[Opening Information provided section]

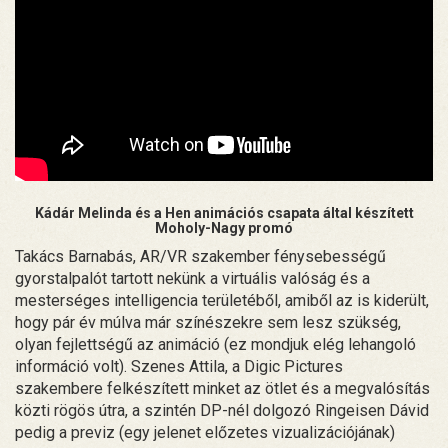
Kádár Melinda és a Hen animációs csapata által készített
Moholy-Nagy promó
Takács Barnabás, AR/VR szakember fénysebességű
gyorstalpalót tartott nekünk a virtuális valóság és a
mesterséges intelligencia területéből, amiből az is kiderült,
hogy pár év múlva már színészekre sem lesz szükség,
olyan fejlettségű az animáció (ez mondjuk elég lehangoló
információ volt). Szenes Attila, a Digic Pictures
szakembere felkészített minket az ötlet és a megvalósítás
közti rögös útra, a szintén DP-nél dolgozó Ringeisen Dávid
pedig a previz (egy jelenet előzetes vizualizációjának)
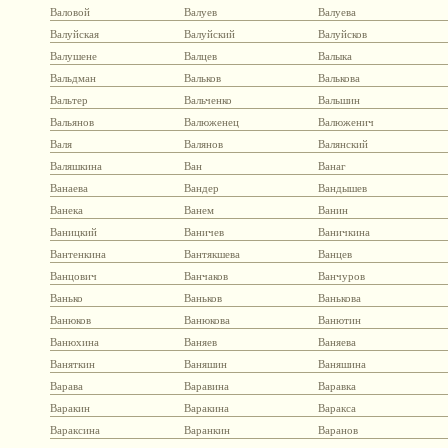
Валовой
Валуев
Валуева
Валуйская
Валуйский
Валуйсков
Валушене
Валцев
Валыка
Вальдман
Вальков
Валькова
Вальтер
Вальченко
Вальшин
Вальянов
Валюженец
Валюженич
Валя
Валянов
Валянский
Валяшкина
Ван
Ванаг
Ванаева
Вандер
Вандышев
Ванека
Ванем
Ванин
Ваницкий
Ваничев
Ваничкина
Вантенкина
Вантякшева
Ванцев
Ванцович
Ванчаков
Ванчуров
Ванько
Ваньков
Ванькова
Ванюков
Ванюкова
Ванютин
Ванюхина
Ваняев
Ваняева
Ваняткин
Ваняшин
Ваняшина
Варава
Варавина
Варавка
Варакин
Варакина
Варакса
Вараксина
Варанкин
Варанов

[Closing Information provided section]

Leave images out of the retyped records; keep all else exact.

- Exercise result -
Kádár Melinda és a Hen animációs csapata által készített
Moholy-Nagy promó
Takács Barnabás, AR/VR szakember fénysebességű
gyorstalpalót tartott nekünk a virtuális valóság és a
mesterséges intelligencia területéből, amiből az is kiderült,
hogy pár év múlva már színészekre sem lesz szükség,
olyan fejlettségű az animáció (ez mondjuk elég lehangoló
információ volt). Szenes Attila, a Digic Pictures
szakembere felkészített minket az ötlet és a megvalósítás
közti rögös útra, a szintén DP-nél dolgozó Ringeisen Dávid
pedig a previz (egy jelenet előzetes vizualizációjának)
Валовой
Валуев
Валуева
Валуйская
Валуйский
Валуйсков
Валушене
Валцев
Валыка
Вальдман
Вальков
Валькова
Вальтер
Вальченко
Вальшин
Вальянов
Валюженец
Валюженич
Валя
Валянов
Валянский
Валяшкина
Ван
Ванаг
Ванаева
Вандер
Вандышев
Ванека
Ванем
Ванин
Ваницкий
Ваничев
Ваничкина
Вантенкина
Вантякшева
Ванцев
Ванцович
Ванчаков
Ванчуров
Ванько
Ваньков
Ванькова
Ванюков
Ванюкова
Ванютин
Ванюхина
Ваняев
Ваняева
Ваняткин
Ваняшин
Ваняшина
Варава
Варавина
Варавка
Варакин
Варакина
Варакса
Вараксина
Варанкин
Варанов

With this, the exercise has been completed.